My work-up includes serology, TST, and a chest x-ray (CXR). The CXR might show hilar adenopathy, histoplasmosis, or—rarely—tumor. Serology seems helpful only in the approximately 10% of these cases that turn out to be something other than NTM, such as Toxoplasma, Bartonella, or Histoplasma. Unfortunately, this work-up plus observation usually adds up to 6–8 weeks before surgical referral.

Clinical clues can sometimes hasten this process. If the node develops that rock-hard or adherent feel to palpation, I refer earlier to rule out the rare cancerous node. If the node breaks down to drain, or evolves into the purplish node noted above, prompt referral is warranted because of likely NTM.

Barring those or other new clues, can we more quickly feel confident in earlier surgical referral? The Dutch data suggest that we could postpone serologic evaluation until after a TST and perhaps a CXR. Here's how I would proceed, based on the size of the TST induration:

Less than 5 mm and normal CXR. Proceed with serology and use standard observation before surgical referral.

 

 

Less than 5 mm and hilar adenopathy. This can signify histoplasma, evolving NTM, or TB. If suspicion for TB is high because of social factors, obtain TST on family members. If family TSTs are negative and still no symptoms are present, then there are two options. First, one could do the serologies and, if they are negative, wait to reapply a TST in 4 weeks. Alternatively, referral for biopsy at this point could more rapidly identify the pathogen.

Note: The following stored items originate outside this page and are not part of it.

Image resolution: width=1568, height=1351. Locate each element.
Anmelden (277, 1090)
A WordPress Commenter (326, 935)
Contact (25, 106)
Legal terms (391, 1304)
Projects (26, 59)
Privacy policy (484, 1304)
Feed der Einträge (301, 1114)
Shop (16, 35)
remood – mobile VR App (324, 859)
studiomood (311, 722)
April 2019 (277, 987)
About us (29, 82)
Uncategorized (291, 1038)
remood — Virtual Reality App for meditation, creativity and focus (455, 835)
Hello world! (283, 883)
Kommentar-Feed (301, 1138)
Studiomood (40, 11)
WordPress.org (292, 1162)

5–10 mm in size. Referral for surgical excision is appropriate if the child is not ill, lives where TB prevalence is low, and has no known TB exposure and no BCG vaccination. Excision not only is usually curative, but also provides tissue for microbiologic or histologic diagnosis, rendering serology unnecessary.

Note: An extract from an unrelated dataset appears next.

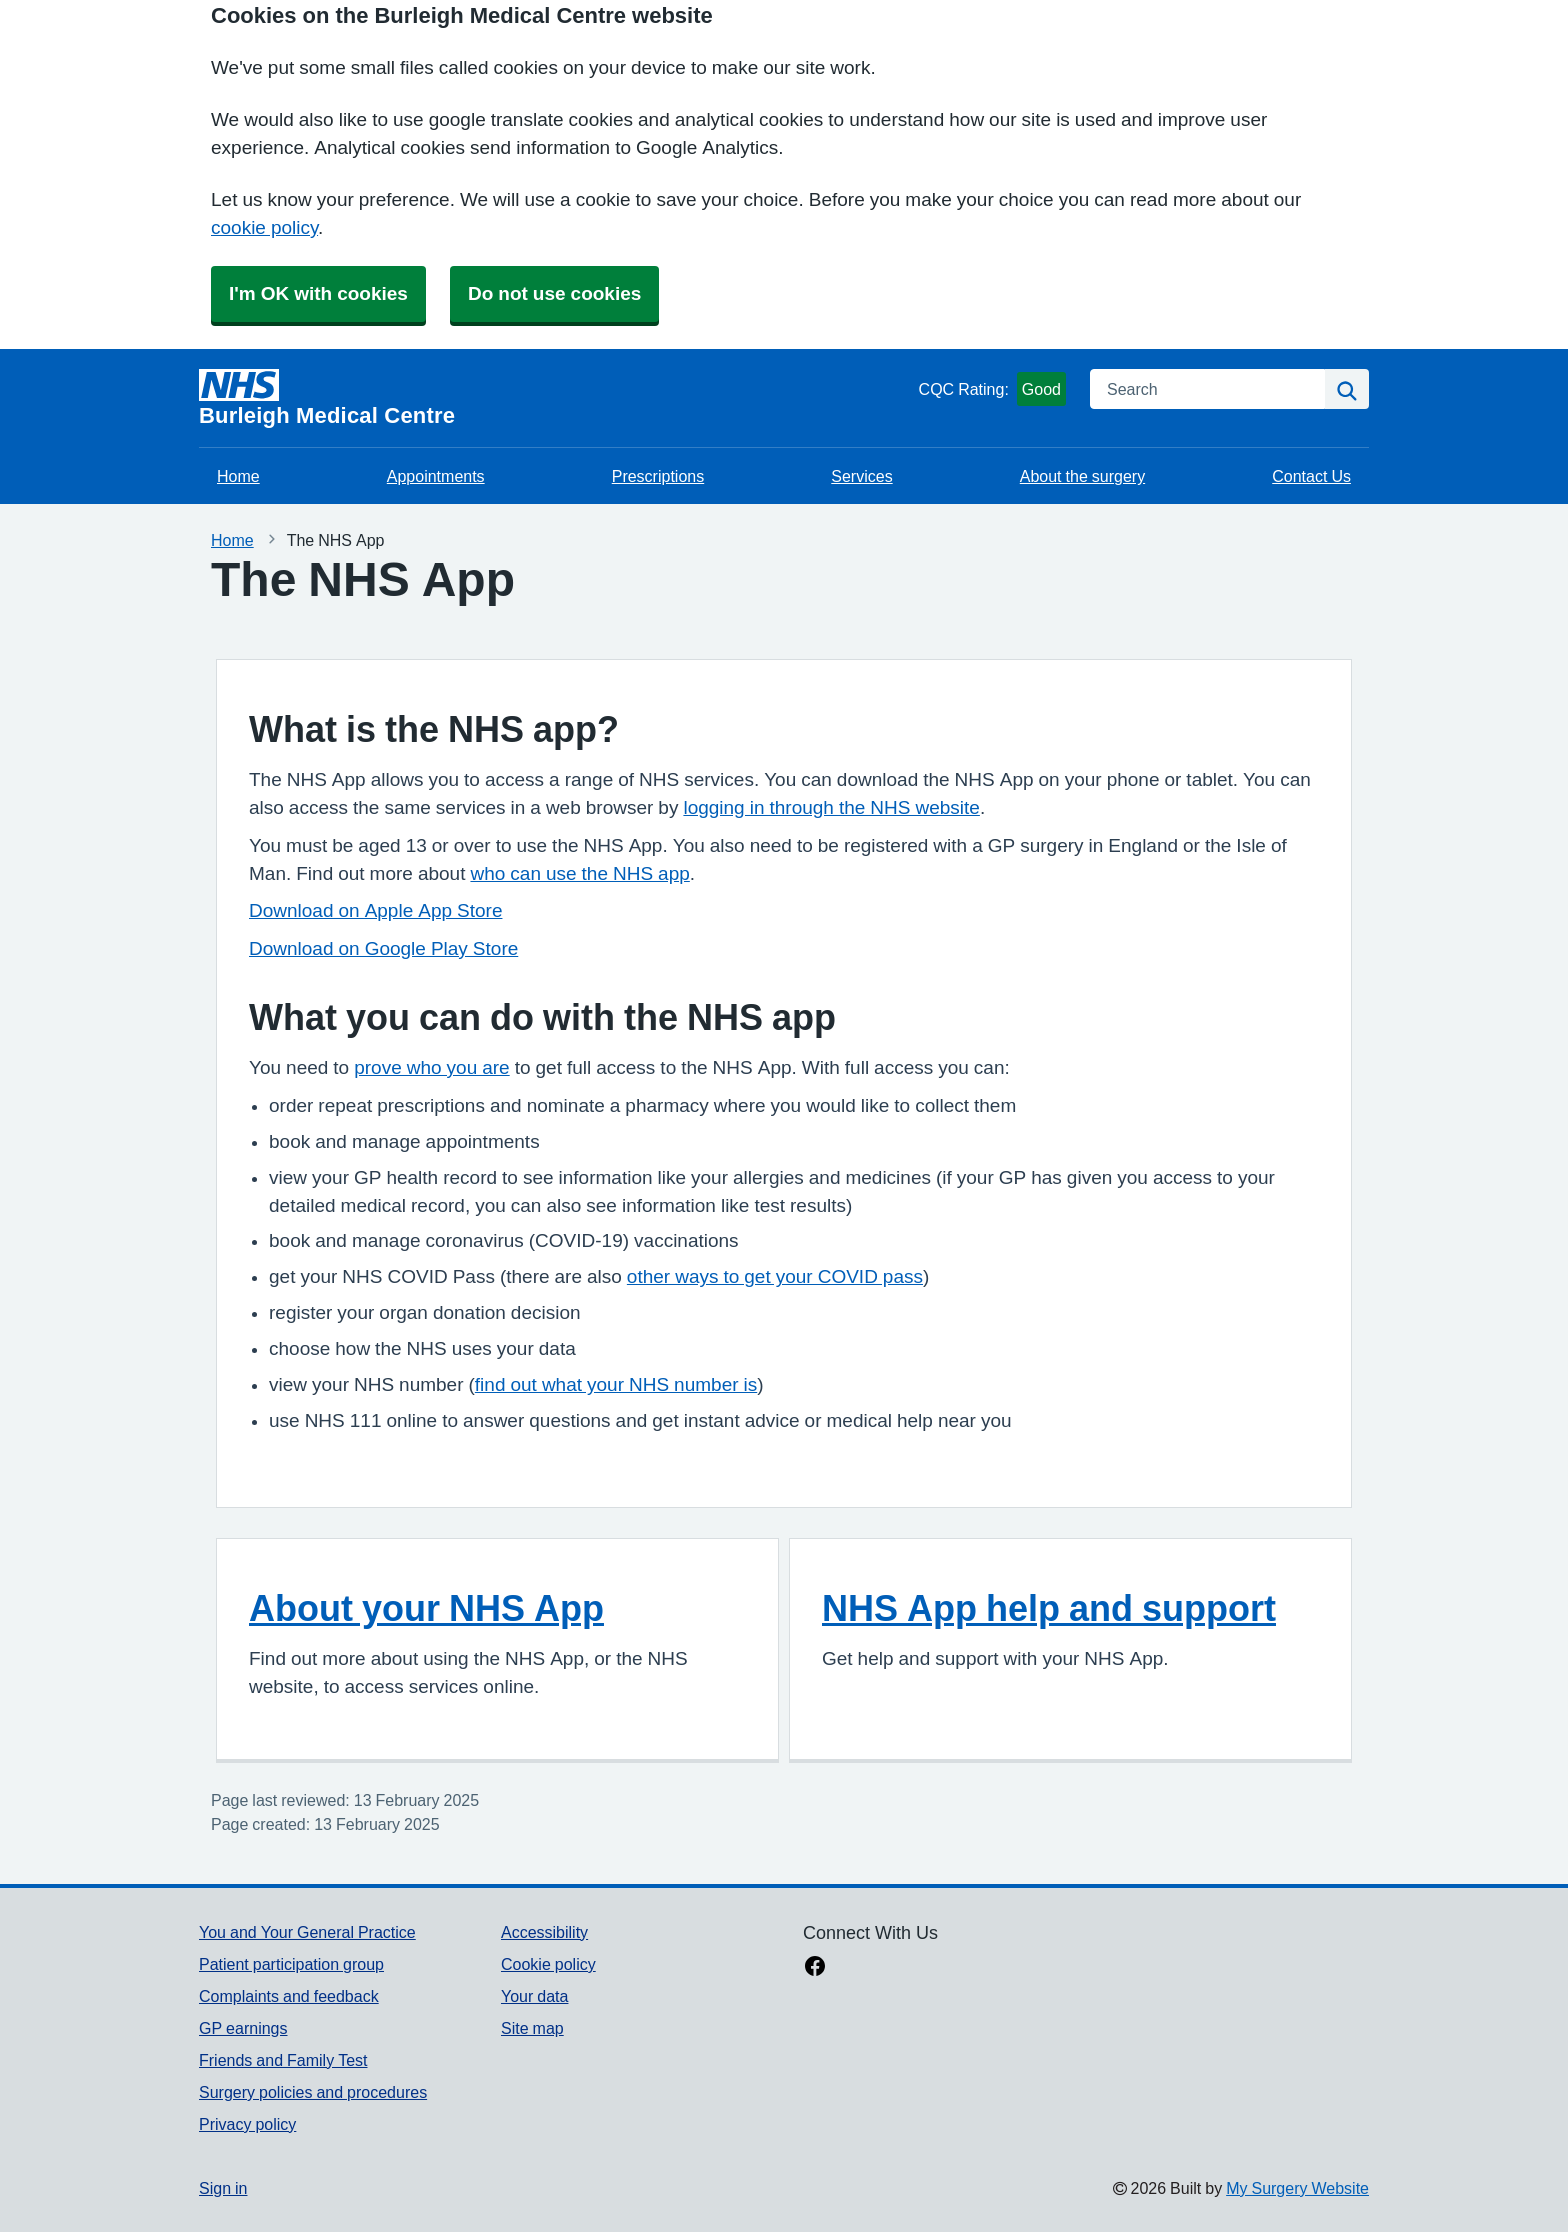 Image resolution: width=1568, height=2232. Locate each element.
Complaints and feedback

I don't agree with the editorial that accompanied this study, in which the author argued for multidrug antimicrobial treatment (Clin. Infect. Dis. 2006;43:1552–4). In my view, unless the position of the node places the facial nerve in jeopardy from excision, surgery is simpler than trying to keep a patient on 3–6 months of multiple, relatively expensive drugs that have potential adverse effects and that children don't like to take. At least one-third of these children either can't tolerate the regimen or don't respond to it, and end up having surgery anyway. The rate of recurrence after surgery is lower, about 5%–8%.

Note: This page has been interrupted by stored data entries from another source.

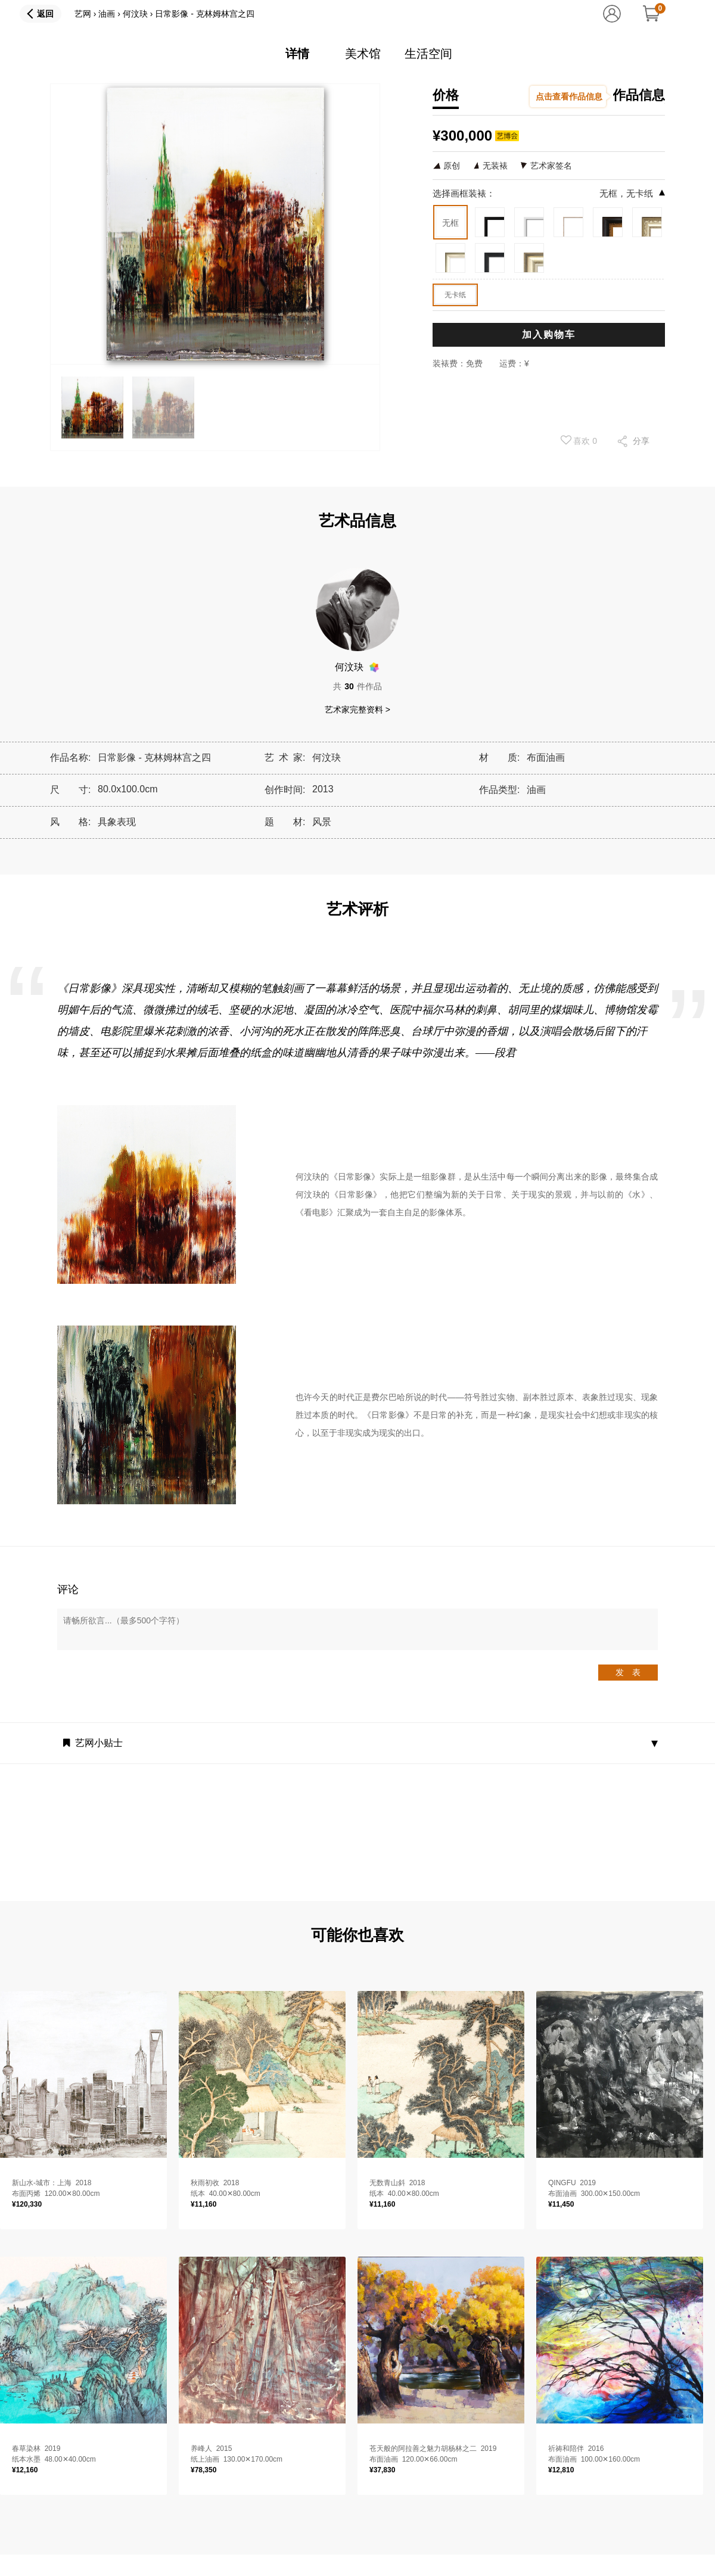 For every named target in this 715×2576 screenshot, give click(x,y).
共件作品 (357, 686)
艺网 (82, 13)
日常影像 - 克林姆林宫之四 (204, 13)
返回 (45, 13)
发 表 (628, 1672)
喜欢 (579, 440)
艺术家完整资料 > (357, 709)
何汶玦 (135, 13)
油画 (106, 13)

Greater than 10 mm in size. This is generally presumed to be either latent or—if the CXR is positive—active TB. An appropriate TB regimen can be started. Some NTM infections can cause that degree of induration, but these cases are traditionally treated as TB is ruled out. This is possible with node biopsy. Whether to start TB medications before biopsy depends on risk factors.

For this situation, the second article, from Japan, offers future hope for an additional nonsurgical test to reduce the uncertainty about whether the child with a 10-mm or greater induration actually has NTM or TB. The authors evaluated a whole-blood interferon- and enzyme-linked immunosorbent assay (the Quantiferon TB-2G test, made by Cellestis Ltd.) in 50 healthy volunteers, 50 patients with active TB, and 100 patients with known NTM. They also skin-tested each individual (Clin. Infect. Dis. 2006;43:1540–6).

Among the healthy students, TSTs were negative in 64% and the Quantiferon test was negative in 94%. In confirmed TB cases, 64% had greater than 10-mm TST and only 4% had negative Quantiferon results. With pulmonary M. avium-intracellulare, 60% had greater than 10-mm TST and only 7% had positive Quantiferon results. The Quantiferon's mean sensitivity was 86% and specificity 94%. Although the Quantiferon does cross-react with a few NTM species, it does distinguish between TB and M. avium-intracellulare, which is the most common NTM.

The Quantiferon is currently marketed only for adults, and I don't think we have the data to support its use in children just yet. But ongoing studies should produce pediatric data in the next few years. Hopefully, this targeted test will become the new generation TB skin test substitute.